Джилл с трудом сглотнула. Ей было за него больно, ей очень хотелось бы найти такие слова, которые смягчили бы его муку, – но она знала, что таких слов не существует.
Джек покачал головой, щурясь от яркого света.
– Он ненавидел свою жизнь. И в то же время он хотел, чтобы у меня жизнь была такая же. Он отказался от своей мечты – и требовал, чтобы я отказался от моей.
Джилл подалась вперед.
– Как это?
На лице его отразился гнев.
– Я хотел уехать из нашего крохотного городка. Собирался учиться на кинофакультете в Беркли. Я из кожи вон лез, оценки у меня были великолепные. Меня приняли. – Он встретился с Джилл взглядом, и выражение его глаз заставило ее похолодеть. – Отец, узнав об этом, издевательски расхохотался. Он назвал меня дураком. Он сказал мне, что я никогда ничего не добьюсь.
– Ох, Джек!
– Вся моя жизнь, все, чего я хотел, его не устраивало. Он никогда не видел во мне ничего хорошего. – Джек разжал пальцы. – И знаешь, что он хотел? Чтобы я закончил старшие классы и начал работать с ним на фабрике.
Джилл встала и подошла к нему. Ей было больно за гордого, самолюбивого юношу, которым был тогда Джек. И за него теперешнего – тоже.
– И ты уехал.
– Я сказал ему, что уезжаю. Я сказал ему, что мои мечты осуществятся, потому что я в себя верю. Потому что я этого добьюсь. – Джек тряхнул головой. – А он пообещал, что станет со мной говорить только тогда, когда я приползу к нему на брюхе. Он сказал, что тогда, может быть, и разрешит мне вернуться домой… если я буду его умолять. Я тогда же решил, что никогда и ни за что не вернусь обратно.
Джилл обхватила его лицо ладонями.
– Похоже, он очень несчастный человек. Мне кажется…
– Только не надо его жалеть. Он этого не заслуживает.
Она гладила его лицо, стараясь успокоить его. Такой гордый, такой упрямый! И он потерял столько времени, – времени, которого уже не вернешь.
– Я жалею не его. Я жалею маленького мальчика, который его очень любил.
Джек ответил ей не сразу.
– Если я его когда-то и любил, то это было настолько давно, что уже забылось.
Джилл продолжала на него смотреть, испытывая страшное волнение. Она вдруг поняла, что Джек открылся ей. Впервые он поделился с ней своими самыми тайными чувствами, частичкой своего сердца. Впервые она хотя бы отчасти поняла, что сделало Джека таким, какой он есть.
Она его любит.
Сознание этого факта окрепло в ее душе. Господи, она его любит! По-прежнему. Несмотря на все, что случилось в прошлом, несмотря на то, что узнала сегодня. Она его любит.

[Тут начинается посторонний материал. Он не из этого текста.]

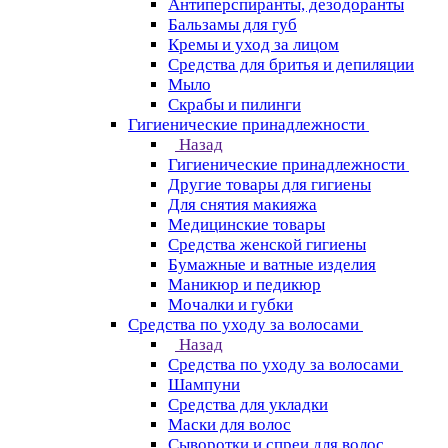
Антиперспиранты, дезодоранты
Бальзамы для губ
Кремы и уход за лицом
Средства для бритья и депиляции
Мыло
Скрабы и пилинги
Гигиенические принадлежности
Назад
Гигиенические принадлежности
Другие товары для гигиены
Для снятия макияжа
Медицинские товары
Средства женской гигиены
Бумажные и ватные изделия
Маникюр и педикюр
Мочалки и губки
Средства по уходу за волосами
Назад
Средства по уходу за волосами
Шампуни
Средства для укладки
Маски для волос
Сыворотки и спреи для волос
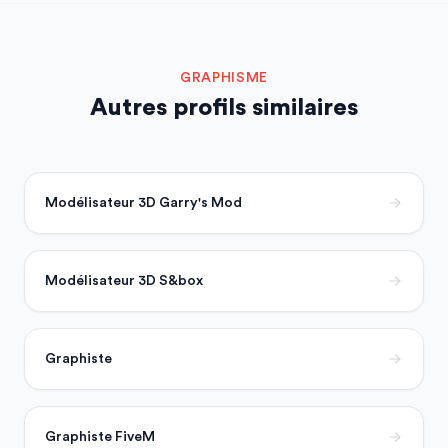
GRAPHISME
Autres profils similaires
Modélisateur 3D Garry's Mod
Modélisateur 3D S&box
Graphiste
Graphiste FiveM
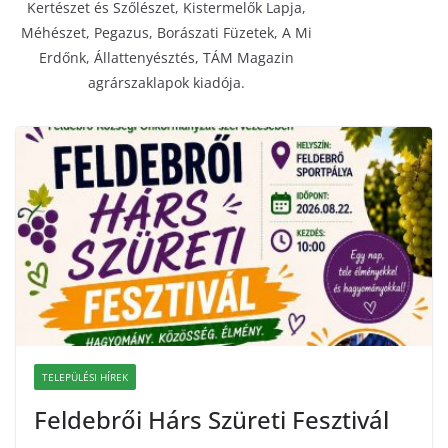
Kertészet és Szőlészet, Kistermelők Lapja,
Méhészet, Pegazus, Borászati Füzetek, A Mi
Erdőnk, Állattenyésztés, TÁM Magazin
agrárszaklapok kiadója.
TELEPÜLÉSI HÍREK
Feldebrői Hárs Szüreti Fesztivál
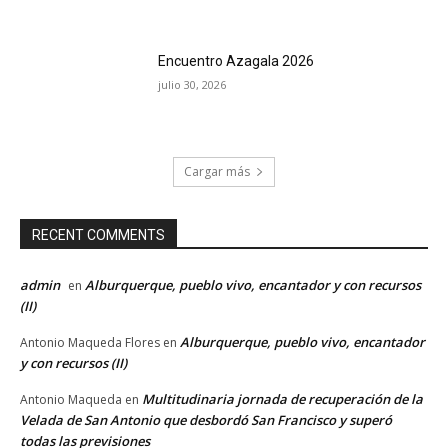
Encuentro Azagala 2026
julio 30, 2026
Cargar más
RECENT COMMENTS
admin
Alburquerque, pueblo vivo, encantador y con recursos
en
(II)
Alburquerque, pueblo vivo, encantador
Antonio Maqueda Flores
en
y con recursos (II)
Multitudinaria jornada de recuperación de la
Antonio Maqueda
en
Velada de San Antonio que desbordó San Francisco y superó
todas las previsiones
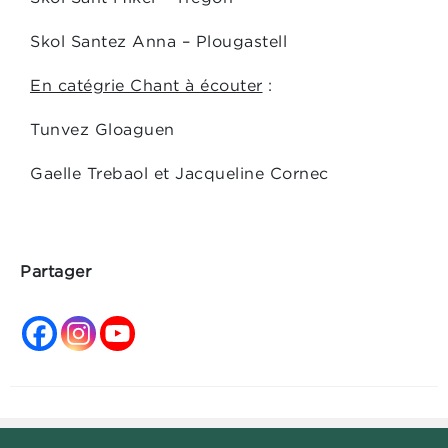
Skol Santez Anna – Plougastell
En catégrie Chant à écouter
:
Tunvez Gloaguen
Gaelle Trebaol et Jacqueline Cornec
Partager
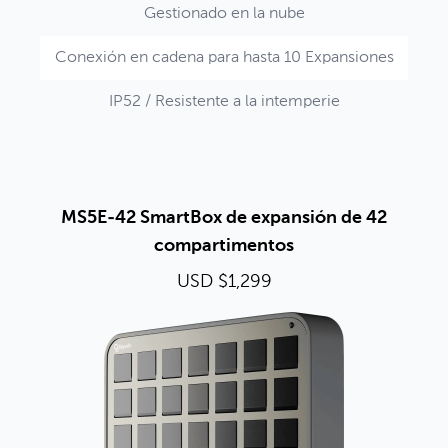
Gestionado en la nube
Conexión en cadena para hasta 10 Expansiones
IP52 / Resistente a la intemperie
MS5E-42 SmartBox de expansión de 42
compartimentos
USD $1,299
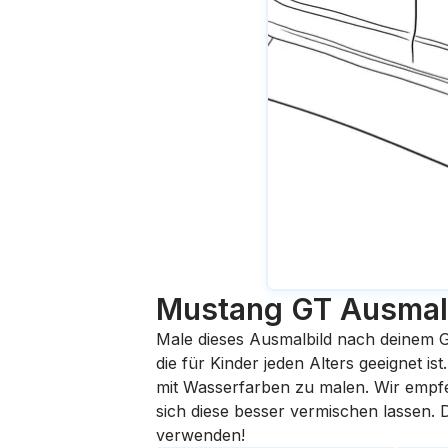
Mustang GT
Ausmal
Male dieses Ausmalbild nach deinem G
die für Kinder jeden Alters geeignet i
mit Wasserfarben zu malen. Wir empfehl
sich diese besser vermischen lassen.
verwenden!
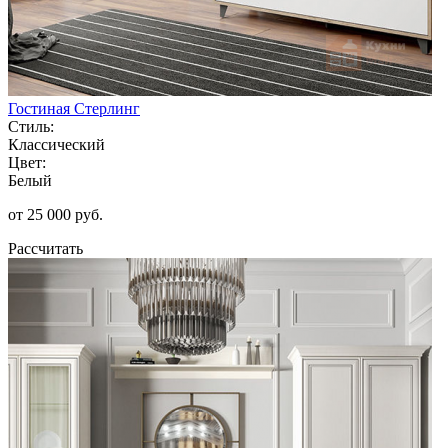
Гостиная Стерлинг
Стиль:
Классический
Цвет:
Белый
от 25 000 руб.
Рассчитать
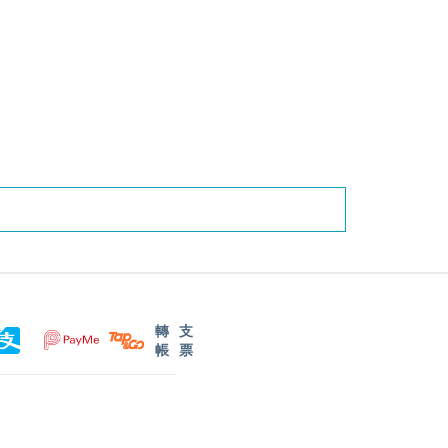
轉
支
帳
票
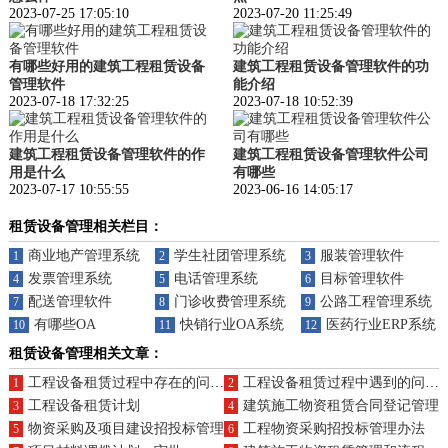
2023-07-25 17:05:10
2023-07-20 11:25:49
有哪些好用的建筑工程租赁设备
建筑工程租赁设备管理软件的功
管理软件
能介绍
2023-07-18 17:32:25
2023-07-18 10:52:39
建筑工程租赁设备管理软件的作
建筑工程租赁设备管理软件公司
用是什么
有哪些
2023-07-17 10:55:55
2023-06-16 14:05:17
租赁设备管理相关栏目：
商业地产管理系统
学生社团管理系统
服装管理软件
1
2
3
发票管理系统
电话管理系统
目标管理软件
4
5
6
配送管理软件
门诊收费管理系统
公路工程管理系统
7
8
9
有哪些OA
快销行业OA系统（ERP）
医药行业ERP系统（
10
11
12
租赁设备管理相关文章：
工程设备租赁过程中存在的问题及管理软件有哪些优势
工程设备租赁过程中遇到的问题及功能
1
2
工程设备租赁计划
建筑施工物资租赁合同登记管理
3
4
物资采购及项目建设招投标管理
工程物资采购招投标管理办法
5
6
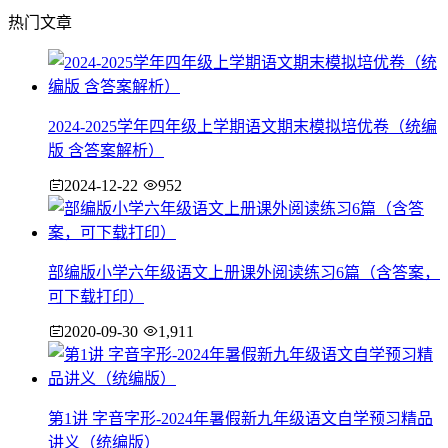
热门文章
2024-2025学年四年级上学期语文期末模拟培优卷（统编
版 含答案解析）
2024-12-22
952
部编版小学六年级语文上册课外阅读练习6篇（含答案，
可下载打印）
2020-09-30
1,911
第1讲 字音字形-2024年暑假新九年级语文自学预习精品
讲义（统编版）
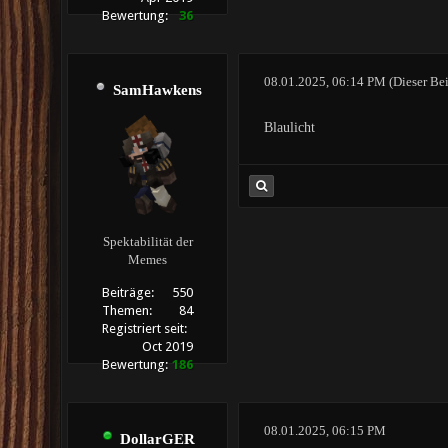
Bewertung:
36
08.01.2025, 06:14 PM
(Dieser Be
SamHawkens
Blaulicht
Spektabilität der
Memes
Beiträge:
550
Themen:
84
Registriert seit:
Oct 2019
Bewertung:
186
08.01.2025, 06:15 PM
DollarGER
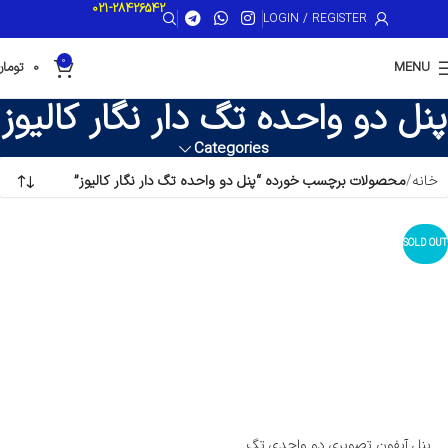
021-28426542
LOGIN / REGISTER
0
MENU
0
تومان
پنل دو واحده تگ دار نگار کالیوز
Categories
خانه
محصولات برچسب خورده “پنل دو واحده تگ دار نگار کالیوز”
SOLD OUT
پنل آیفون تصویری دو واحدی تگ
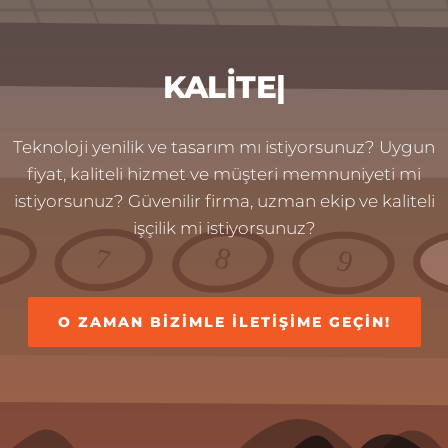
KALITE
|
Teknoloji yenilik ve tasarım mı istiyorsunuz? Uygun
fiyat, kaliteli hizmet ve müşteri memnuniyeti mi
istiyorsunuz? Güvenilir firma, uzman ekip ve kaliteli
işçilik mi istiyorsunuz?
O ZAMAN BIZIMLE ILETIŞIME GEÇIN!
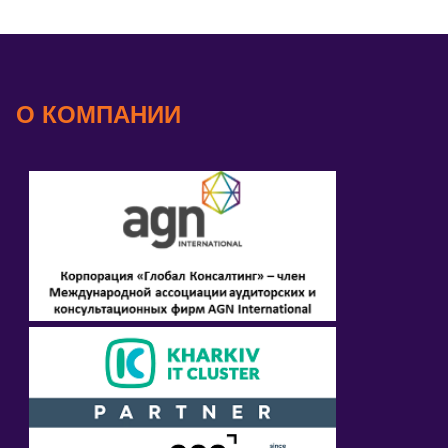
О КОМПАНИИ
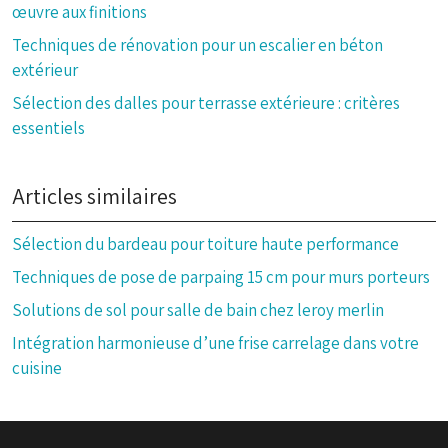
œuvre aux finitions
Techniques de rénovation pour un escalier en béton
extérieur
Sélection des dalles pour terrasse extérieure : critères
essentiels
Articles similaires
Sélection du bardeau pour toiture haute performance
Techniques de pose de parpaing 15 cm pour murs porteurs
Solutions de sol pour salle de bain chez leroy merlin
Intégration harmonieuse d’une frise carrelage dans votre
cuisine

В ней поднялся страх – леденящий душу, лишающий сил. Она стремительно отвернулась. Джек верил в нее, в ее талант. Он ей доверяет, он на нее полагается, она ему симпатична. Но он никогда ее не любил. Что ей делать? Как уберечь себя от боли?
Джилл пыталась найти какие-то слова, сделать что-то, что изменит ее чувства. И в то же время она была уверена, что их ничем не изменить. Если их не изменили эти пять лет и масса горьких сожалений, то что могут сделать какие-то слова?
Питер был прав. Она никогда не переставала любить Джека.
Джилл прижала руку к горлу – и тут же уронила ее.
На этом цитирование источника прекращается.